[Start of section]

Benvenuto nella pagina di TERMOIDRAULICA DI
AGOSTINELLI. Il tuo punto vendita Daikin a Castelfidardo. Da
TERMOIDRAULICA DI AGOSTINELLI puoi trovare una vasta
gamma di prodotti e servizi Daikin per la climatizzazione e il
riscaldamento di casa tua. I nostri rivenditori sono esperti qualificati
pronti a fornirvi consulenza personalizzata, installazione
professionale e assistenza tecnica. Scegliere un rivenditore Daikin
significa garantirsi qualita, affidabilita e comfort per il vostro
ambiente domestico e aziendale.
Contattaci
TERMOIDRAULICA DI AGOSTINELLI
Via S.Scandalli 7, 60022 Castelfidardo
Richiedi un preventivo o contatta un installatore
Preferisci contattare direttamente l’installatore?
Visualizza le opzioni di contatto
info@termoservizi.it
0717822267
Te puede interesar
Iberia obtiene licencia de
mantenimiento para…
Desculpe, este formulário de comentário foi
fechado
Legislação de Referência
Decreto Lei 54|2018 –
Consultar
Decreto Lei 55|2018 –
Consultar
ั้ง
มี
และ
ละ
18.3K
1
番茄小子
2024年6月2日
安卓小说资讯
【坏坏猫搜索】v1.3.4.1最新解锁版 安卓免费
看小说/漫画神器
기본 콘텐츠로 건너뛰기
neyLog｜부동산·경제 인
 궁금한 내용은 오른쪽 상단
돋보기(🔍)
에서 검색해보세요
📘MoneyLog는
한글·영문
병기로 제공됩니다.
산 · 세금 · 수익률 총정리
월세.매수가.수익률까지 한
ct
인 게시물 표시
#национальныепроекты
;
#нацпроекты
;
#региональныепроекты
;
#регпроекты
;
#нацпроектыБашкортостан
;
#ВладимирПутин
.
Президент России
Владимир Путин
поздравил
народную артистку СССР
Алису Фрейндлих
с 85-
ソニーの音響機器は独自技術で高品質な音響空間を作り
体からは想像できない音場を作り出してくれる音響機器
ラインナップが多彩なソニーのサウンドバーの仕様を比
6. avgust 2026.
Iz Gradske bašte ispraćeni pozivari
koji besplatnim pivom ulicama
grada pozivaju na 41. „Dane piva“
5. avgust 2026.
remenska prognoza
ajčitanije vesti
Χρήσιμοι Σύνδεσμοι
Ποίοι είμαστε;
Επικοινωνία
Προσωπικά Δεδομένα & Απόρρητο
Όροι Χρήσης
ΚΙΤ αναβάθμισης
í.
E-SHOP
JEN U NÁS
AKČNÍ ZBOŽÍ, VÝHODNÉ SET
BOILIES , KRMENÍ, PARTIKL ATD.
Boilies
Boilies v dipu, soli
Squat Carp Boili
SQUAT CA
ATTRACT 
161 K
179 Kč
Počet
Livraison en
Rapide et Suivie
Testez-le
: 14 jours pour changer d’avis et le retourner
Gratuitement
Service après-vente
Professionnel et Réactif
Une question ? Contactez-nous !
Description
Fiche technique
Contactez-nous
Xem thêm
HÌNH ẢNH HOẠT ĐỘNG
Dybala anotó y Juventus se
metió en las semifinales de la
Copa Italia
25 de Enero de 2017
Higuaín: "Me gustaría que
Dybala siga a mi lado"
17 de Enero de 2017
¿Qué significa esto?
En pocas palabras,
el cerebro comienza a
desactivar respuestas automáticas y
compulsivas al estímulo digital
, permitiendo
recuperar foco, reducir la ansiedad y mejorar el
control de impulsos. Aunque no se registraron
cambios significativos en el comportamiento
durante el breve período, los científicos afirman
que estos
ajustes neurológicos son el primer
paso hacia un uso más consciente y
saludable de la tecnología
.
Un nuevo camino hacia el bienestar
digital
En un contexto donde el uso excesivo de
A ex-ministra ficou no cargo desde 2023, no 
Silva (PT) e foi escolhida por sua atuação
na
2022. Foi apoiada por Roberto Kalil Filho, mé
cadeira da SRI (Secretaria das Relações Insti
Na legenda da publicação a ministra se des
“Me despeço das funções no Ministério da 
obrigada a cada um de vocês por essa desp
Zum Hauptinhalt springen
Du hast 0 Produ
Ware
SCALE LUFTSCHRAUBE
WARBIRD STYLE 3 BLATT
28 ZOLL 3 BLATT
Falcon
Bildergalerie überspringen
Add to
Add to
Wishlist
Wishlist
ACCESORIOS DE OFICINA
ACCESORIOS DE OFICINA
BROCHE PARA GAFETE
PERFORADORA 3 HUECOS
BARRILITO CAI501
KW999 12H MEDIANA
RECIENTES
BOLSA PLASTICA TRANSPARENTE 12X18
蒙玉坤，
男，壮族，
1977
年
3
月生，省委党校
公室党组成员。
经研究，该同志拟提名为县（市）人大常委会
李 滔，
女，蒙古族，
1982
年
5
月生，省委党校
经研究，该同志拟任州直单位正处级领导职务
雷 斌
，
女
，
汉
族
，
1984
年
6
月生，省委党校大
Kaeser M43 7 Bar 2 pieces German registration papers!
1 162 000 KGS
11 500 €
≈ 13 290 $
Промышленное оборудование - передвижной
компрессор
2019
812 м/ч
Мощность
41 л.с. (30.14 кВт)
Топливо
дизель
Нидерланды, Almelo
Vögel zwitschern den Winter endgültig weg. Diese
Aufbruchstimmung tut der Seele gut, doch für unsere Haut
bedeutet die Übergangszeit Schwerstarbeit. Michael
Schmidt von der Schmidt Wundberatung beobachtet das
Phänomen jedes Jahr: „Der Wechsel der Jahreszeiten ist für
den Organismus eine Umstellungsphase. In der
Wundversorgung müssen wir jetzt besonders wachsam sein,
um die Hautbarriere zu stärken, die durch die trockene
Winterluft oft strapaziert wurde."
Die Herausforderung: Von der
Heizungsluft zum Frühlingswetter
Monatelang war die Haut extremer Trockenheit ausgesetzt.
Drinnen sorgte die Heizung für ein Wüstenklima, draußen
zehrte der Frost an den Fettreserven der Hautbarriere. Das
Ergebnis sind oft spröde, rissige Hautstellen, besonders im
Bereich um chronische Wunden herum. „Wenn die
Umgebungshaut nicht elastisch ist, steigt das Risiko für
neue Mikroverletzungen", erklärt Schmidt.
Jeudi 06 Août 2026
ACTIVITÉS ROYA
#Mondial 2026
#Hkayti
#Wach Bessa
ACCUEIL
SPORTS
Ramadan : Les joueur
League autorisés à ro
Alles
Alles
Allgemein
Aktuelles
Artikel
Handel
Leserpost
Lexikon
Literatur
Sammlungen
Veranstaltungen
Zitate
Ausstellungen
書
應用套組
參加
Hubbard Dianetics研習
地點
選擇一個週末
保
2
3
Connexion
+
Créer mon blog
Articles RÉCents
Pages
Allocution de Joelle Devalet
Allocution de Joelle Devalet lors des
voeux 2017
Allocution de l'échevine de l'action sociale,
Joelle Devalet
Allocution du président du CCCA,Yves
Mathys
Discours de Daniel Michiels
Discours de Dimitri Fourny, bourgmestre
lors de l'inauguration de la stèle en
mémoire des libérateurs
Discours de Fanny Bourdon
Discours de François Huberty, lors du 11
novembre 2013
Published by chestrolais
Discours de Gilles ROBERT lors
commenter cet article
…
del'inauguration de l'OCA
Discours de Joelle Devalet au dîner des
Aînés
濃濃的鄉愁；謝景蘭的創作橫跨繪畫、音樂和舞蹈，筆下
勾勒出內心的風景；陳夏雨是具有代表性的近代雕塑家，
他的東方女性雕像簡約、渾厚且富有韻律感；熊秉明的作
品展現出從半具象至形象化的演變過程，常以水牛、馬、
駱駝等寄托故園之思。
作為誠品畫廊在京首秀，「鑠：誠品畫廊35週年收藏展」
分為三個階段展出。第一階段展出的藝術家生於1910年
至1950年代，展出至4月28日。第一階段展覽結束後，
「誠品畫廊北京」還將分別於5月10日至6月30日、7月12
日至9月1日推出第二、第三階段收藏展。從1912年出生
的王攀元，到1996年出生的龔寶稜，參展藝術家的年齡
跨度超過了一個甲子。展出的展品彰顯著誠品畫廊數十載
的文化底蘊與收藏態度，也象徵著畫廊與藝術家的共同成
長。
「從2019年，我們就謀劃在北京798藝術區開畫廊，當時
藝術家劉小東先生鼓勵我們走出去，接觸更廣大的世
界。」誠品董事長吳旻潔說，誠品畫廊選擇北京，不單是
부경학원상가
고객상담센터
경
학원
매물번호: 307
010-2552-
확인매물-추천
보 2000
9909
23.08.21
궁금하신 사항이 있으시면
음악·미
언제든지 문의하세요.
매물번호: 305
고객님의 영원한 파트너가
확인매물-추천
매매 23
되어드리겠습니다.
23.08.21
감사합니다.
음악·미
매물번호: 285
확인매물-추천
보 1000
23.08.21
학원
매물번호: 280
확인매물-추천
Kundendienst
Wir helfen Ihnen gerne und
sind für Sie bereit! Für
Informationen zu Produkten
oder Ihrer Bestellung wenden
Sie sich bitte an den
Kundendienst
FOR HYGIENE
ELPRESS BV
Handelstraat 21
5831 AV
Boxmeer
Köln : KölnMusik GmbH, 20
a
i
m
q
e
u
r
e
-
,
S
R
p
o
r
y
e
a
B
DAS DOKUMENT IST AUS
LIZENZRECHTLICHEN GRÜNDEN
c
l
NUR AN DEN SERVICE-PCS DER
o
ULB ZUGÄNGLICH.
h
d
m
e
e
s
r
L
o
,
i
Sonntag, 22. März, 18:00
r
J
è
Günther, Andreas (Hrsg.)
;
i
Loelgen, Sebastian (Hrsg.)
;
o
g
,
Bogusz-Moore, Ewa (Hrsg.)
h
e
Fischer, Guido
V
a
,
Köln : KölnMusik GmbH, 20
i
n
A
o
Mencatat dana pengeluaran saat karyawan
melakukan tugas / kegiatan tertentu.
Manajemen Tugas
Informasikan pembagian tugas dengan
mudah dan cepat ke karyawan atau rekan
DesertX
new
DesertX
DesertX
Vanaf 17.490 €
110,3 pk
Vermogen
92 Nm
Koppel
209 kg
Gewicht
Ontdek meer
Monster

[End of section]

What is required: The required output is the stretch of entries above from the line containing "League autorisés à ro" through the line containing "Handelstraat 21", reproduced exactly.

Solution for this task:
League autorisés à ro
Alles
Alles
Allgemein
Aktuelles
Artikel
Handel
Leserpost
Lexikon
Literatur
Sammlungen
Veranstaltungen
Zitate
Ausstellungen
書
應用套組
參加
Hubbard Dianetics研習
地點
選擇一個週末
保
2
3
Connexion
+
Créer mon blog
Articles RÉCents
Pages
Allocution de Joelle Devalet
Allocution de Joelle Devalet lors des
voeux 2017
Allocution de l'échevine de l'action sociale,
Joelle Devalet
Allocution du président du CCCA,Yves
Mathys
Discours de Daniel Michiels
Discours de Dimitri Fourny, bourgmestre
lors de l'inauguration de la stèle en
mémoire des libérateurs
Discours de Fanny Bourdon
Discours de François Huberty, lors du 11
novembre 2013
Published by chestrolais
Discours de Gilles ROBERT lors
commenter cet article
…
del'inauguration de l'OCA
Discours de Joelle Devalet au dîner des
Aînés
濃濃的鄉愁；謝景蘭的創作橫跨繪畫、音樂和舞蹈，筆下
勾勒出內心的風景；陳夏雨是具有代表性的近代雕塑家，
他的東方女性雕像簡約、渾厚且富有韻律感；熊秉明的作
品展現出從半具象至形象化的演變過程，常以水牛、馬、
駱駝等寄托故園之思。
作為誠品畫廊在京首秀，「鑠：誠品畫廊35週年收藏展」
分為三個階段展出。第一階段展出的藝術家生於1910年
至1950年代，展出至4月28日。第一階段展覽結束後，
「誠品畫廊北京」還將分別於5月10日至6月30日、7月12
日至9月1日推出第二、第三階段收藏展。從1912年出生
的王攀元，到1996年出生的龔寶稜，參展藝術家的年齡
跨度超過了一個甲子。展出的展品彰顯著誠品畫廊數十載
的文化底蘊與收藏態度，也象徵著畫廊與藝術家的共同成
長。
「從2019年，我們就謀劃在北京798藝術區開畫廊，當時
藝術家劉小東先生鼓勵我們走出去，接觸更廣大的世
界。」誠品董事長吳旻潔說，誠品畫廊選擇北京，不單是
부경학원상가
고객상담센터
경
학원
매물번호: 307
010-2552-
확인매물-추천
보 2000
9909
23.08.21
궁금하신 사항이 있으시면
음악·미
언제든지 문의하세요.
매물번호: 305
고객님의 영원한 파트너가
확인매물-추천
매매 23
되어드리겠습니다.
23.08.21
감사합니다.
음악·미
매물번호: 285
확인매물-추천
보 1000
23.08.21
학원
매물번호: 280
확인매물-추천
Kundendienst
Wir helfen Ihnen gerne und
sind für Sie bereit! Für
Informationen zu Produkten
oder Ihrer Bestellung wenden
Sie sich bitte an den
Kundendienst
FOR HYGIENE
ELPRESS BV
Handelstraat 21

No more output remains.